Butler talked about how the Internet and social media helped with her community building. She was talking primarily about her blog, Two Coats of Paint. This blog can be found plenty of places on-line, but the "reviews, commentary, news, and background information about painting and related subjects" that Butler says Two Coats of Paint is about, seem to all be generated at the blog. The blog is the center of her creative community building.
So I've been working on building a writers' community here at Original Content. I got started with The Connecticut Children's Lit Calendar, which is all about building professional community here in this state. The various weekend reading roundups (which I should provide with a consistent name) are about rebuilding the on-line community I was part of years ago. My portion of the Next Big Thing Author Meme, which I'm still pulling together, is about writers helping writers and building professional community in that way.
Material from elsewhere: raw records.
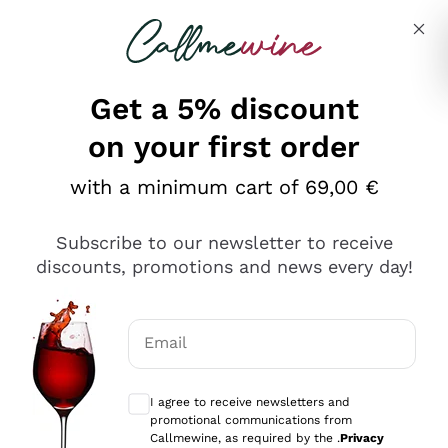
Skip to content
Describe what you are looking for
Get a 5% discount
on your first order
Ottimo
with a minimum cart of 69,00 €
4,5
/5
2.559
Subscribe to our newsletter to receive
recensioni
discounts, promotions and news every day!
Le nostre recensioni a 4 e 5 stelle.
Clicca qui per leggerle tutte >
Email
Precedente
Successivo
Optional consents to receive communicat
I agree to receive newsletters and
Oggi
promotional communications from
Il catalogo offre moltissime possibilità di scelta tra tanti
Callmewine, as required by the .
Privacy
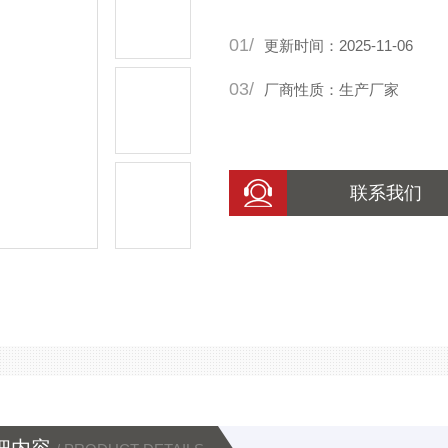
01/
更新时间：2025-11-06
03/
厂商性质：生产厂家
联系我们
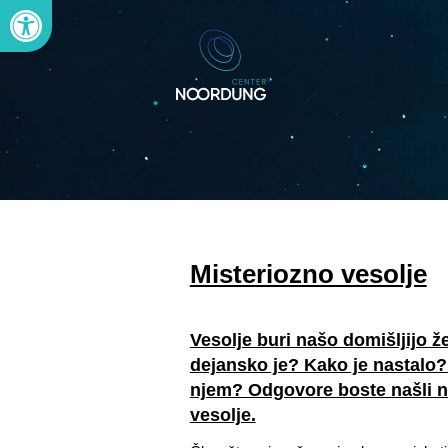
Open toolbar
Misteriozno vesolje
Vesolje buri našo domišljijo že
dejansko je? Kako je nastalo?
njem? Odgovore boste našli na
vesolje.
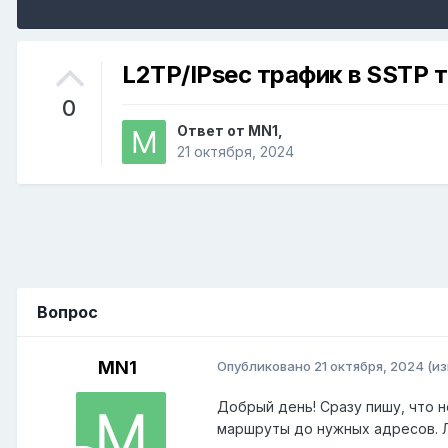
L2TP/IPsec трафик в SSTP 
0
Ответ от
MN1
,
21 октября, 2024
Вопрос
MN1
Опубликовано
21 октября, 2024
(и
Добрый день! Сразу пишу, что н
маршруты до нужных адресов. Л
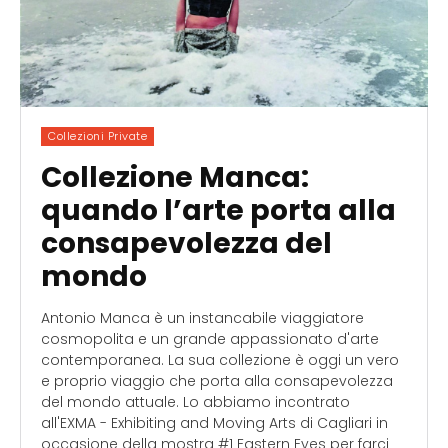
Collezioni Private
Collezione Manca:
quando l’arte porta alla
consapevolezza del
mondo
Antonio Manca è un instancabile viaggiatore
cosmopolita e un grande appassionato d'arte
contemporanea. La sua collezione è oggi un vero
e proprio viaggio che porta alla consapevolezza
del mondo attuale. Lo abbiamo incontrato
all'EXMA - Exhibiting and Moving Arts di ‪‎Cagliari‬ in
occasione della mostra #1 Eastern Eyes per farci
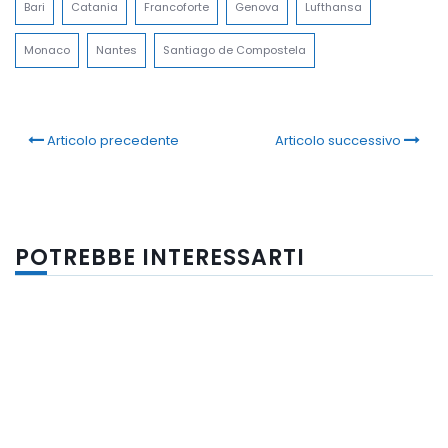
Bari
Catania
Francoforte
Genova
Lufthansa
Monaco
Nantes
Santiago de Compostela
Articolo precedente
Articolo successivo
POTREBBE INTERESSARTI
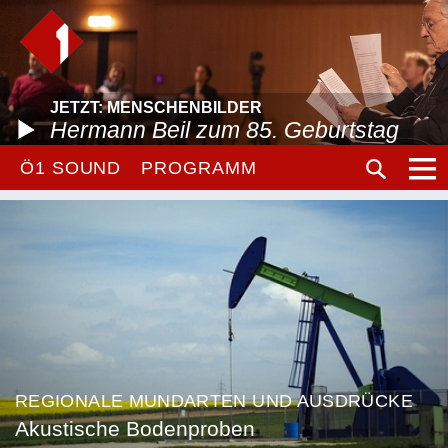
JETZT: MENSCHENBILDER
Hermann Beil zum 85. Geburtstag
Ö1 SOUND
PROGRAMM
REGIONALE MUNDARTEN UND AUSDRÜCKE
Akustische Bodenproben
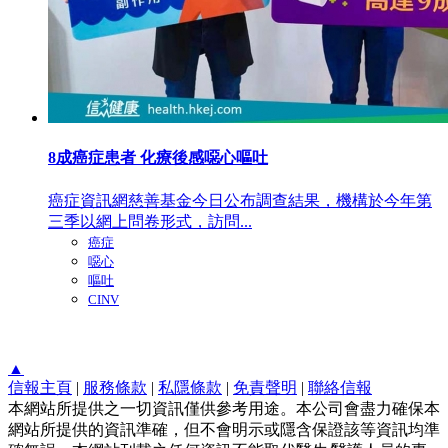
8成癌症患者 化療後感噁心嘔吐
癌症資訊網慈善基金今日公布調查結果，機構於今年第
三季以網上問卷形式，訪問...
癌症
噁心
嘔吐
CINV
▲
信報主頁
|
服務條款
|
私隱條款
|
免責聲明
|
聯絡信報
本網站所提供之一切資訊僅供參考用途。本公司會盡力確保本
網站所提供的資訊準確，但不會明示或隱含保證該等資訊均準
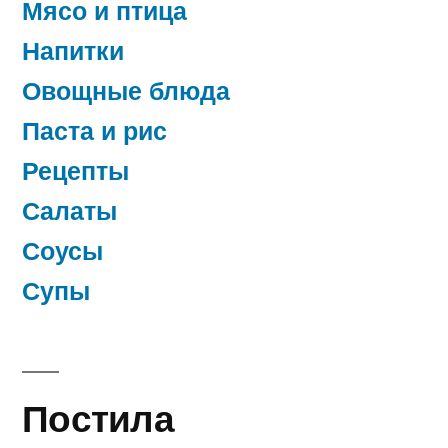
Мясо и птица
Напитки
Овощные блюда
Паста и рис
Рецепты
Салаты
Соусы
Супы
Постила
Here's the thing with community building--it is hugely time consuming. It takes a lot of time to do it, and it takes a long while for the work to pay off, either in terms of becoming part of a community or in terms of the community providing any kind of help for a career.
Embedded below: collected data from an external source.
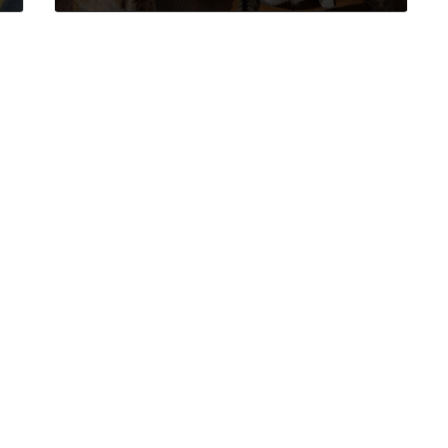
2023年2月7日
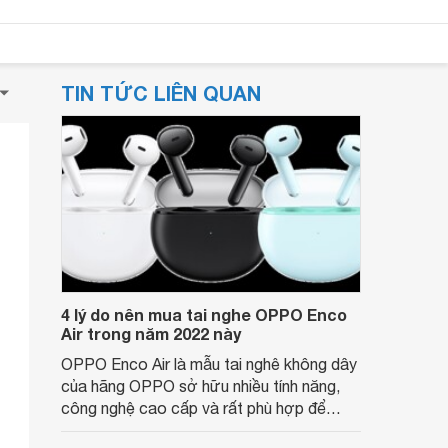
TIN TỨC LIÊN QUAN
4 lý do nên mua tai nghe OPPO Enco
Air trong năm 2022 này
OPPO Enco Air là mẫu tai nghê không dây
của hãng OPPO sở hữu nhiều tính năng,
công nghệ cao cấp và rất phù hợp để
nghe nhạc, xem phim hoặc chơi game.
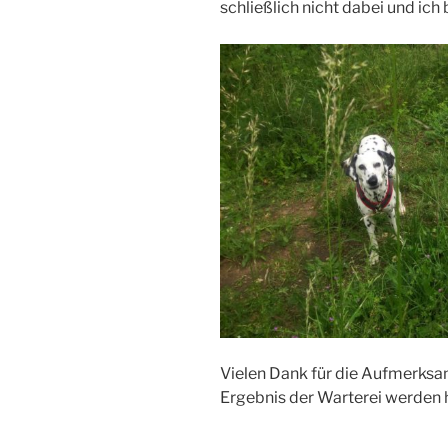
schließlich nicht dabei und ich
Vielen Dank für die Aufmerksa
Ergebnis der Warterei werden h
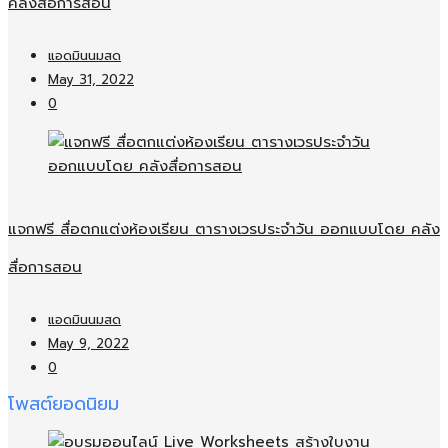
คลังสื่อการสอน
แอดมินนมสด
May 31, 2022
0
แจกฟรี สื่อตกแต่งห้องเรียน ตารางเวรประจำวัน ออกแบบโดย คลัง
สื่อการสอน
แอดมินนมสด
May 9, 2022
0
โพสต์ยอดนิยม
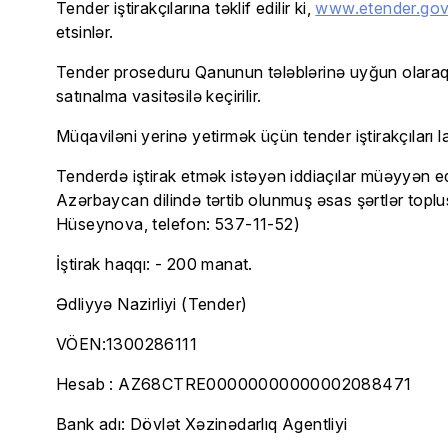
Tender iştirakçılarına təklif edilir ki,
www.etender.gov
etsinlər.
Tender proseduru Qanunun tələblərinə uyğun olaraq yal
satınalma vasitəsilə keçirilir.
Müqaviləni yerinə yetirmək üçün tender iştirakçıları la
Tenderdə iştirak etmək istəyən iddiaçılar müəyyən e
Azərbaycan dilində tərtib olunmuş əsas şərtlər toplus
Hüseynova, telefon: 537-11-52)
İştirak haqqı: - 200 manat.
Ədliyyə Nazirliyi (Tender)
VÖEN:1300286111
Hesab : AZ68CTRE00000000000002088471
Bank adı: Dövlət Xəzinədarlıq Agentliyi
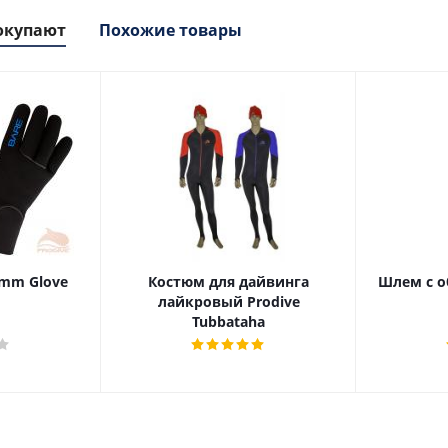
окупают
Похожие товары
5mm Glove
Костюм для дайвинга
Шлем с 
лайкровый Prodive
Tubbataha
In my experience, community needs to be more than just joining Facebook or a few other "people pools." I don't see a lot of "professional" interaction at Facebook. Writers network their blog posts or make announcements regarding their work, but lots of that just drops with no response. There's not a lot of the "commentary, news, and background information" that Butler describes in the "About" section of her blog. Goodreads, my other social media spot, is primarily lists of books read by members. Not much discussion of those. Writers on Goodreads will often network the same blog posts they've put up everywhere else. Again, not that much reaction. So while joining places like that is easy and posting doesn't take much time (especially if you're not putting up much besides your blog posts), I don't see how anyone can get a real feeling of community there.
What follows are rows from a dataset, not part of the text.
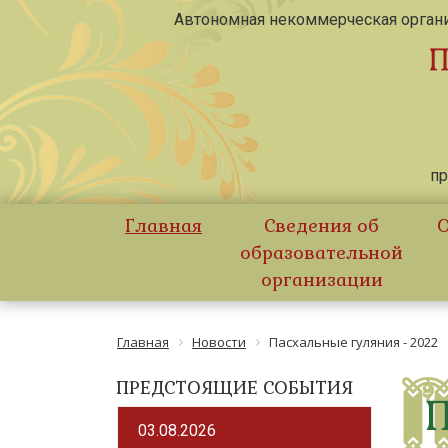
Автономная некоммерческая органи
пр
Главная
Сведения об
О
образовательной
организации
Главная
Новости
Пасхальные гуляния - 2022
ПРЕДСТОЯЩИЕ СОБЫТИЯ
03.08.2026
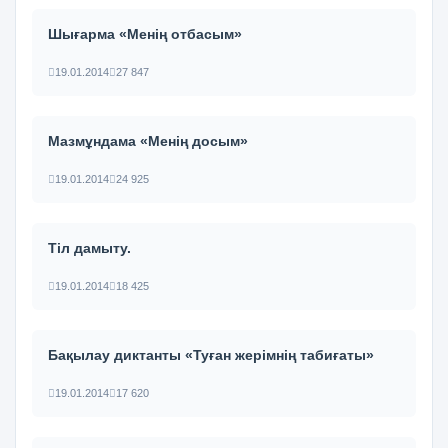
Шығарма «Менің отбасым»
19.01.2014
27 847
Мазмұндама «Менің досым»
19.01.2014
24 925
Тіл дамыту.
19.01.2014
18 425
Бақылау диктанты «Туған жерімнің табиғаты»
19.01.2014
17 620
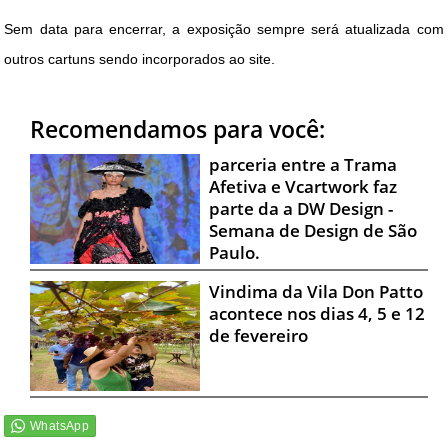
Sem data para encerrar, a exposição sempre será atualizada com
outros cartuns sendo incorporados ao site.
Recomendamos para você:
parceria entre a Trama
Afetiva e Vcartwork faz
parte da a DW Design -
Semana de Design de São
Paulo.
Vindima da Vila Don Patto
acontece nos dias 4, 5 e 12
de fevereiro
There also may not be a lot of interest in real community building among some types of professionals, writers in particular. Artists like Butler have a very public face. Their work has to be shown somehow in order for people to see it. Artists have to get the work out there somehow, have to click with the galleries and groups that show art. They have to meet with people. That is less of an issue with writers. Yes, we have to market, and we have to spend more and more time doing that. But because in publishing there's what I call the "opening weekend" model for new books, writers sort of binge market when a book comes out and then disappear.
A lot of what we do is hit and run. Marketing is hit and run. Submitting is hit and run. Getting a first draft done is hit and run. Community needs to be maintained regularly. We don't work at anything regularly.
I'm a bit obsessive and recognize that there are no short cuts for most things in life, so I'll continue working on community for... mmm...maybe another half year? But any kind of community I manage to create is going to have to be one that can be managed in a time efficient way.
I've already started working on next month's Connecticut Children's Lit Calendar.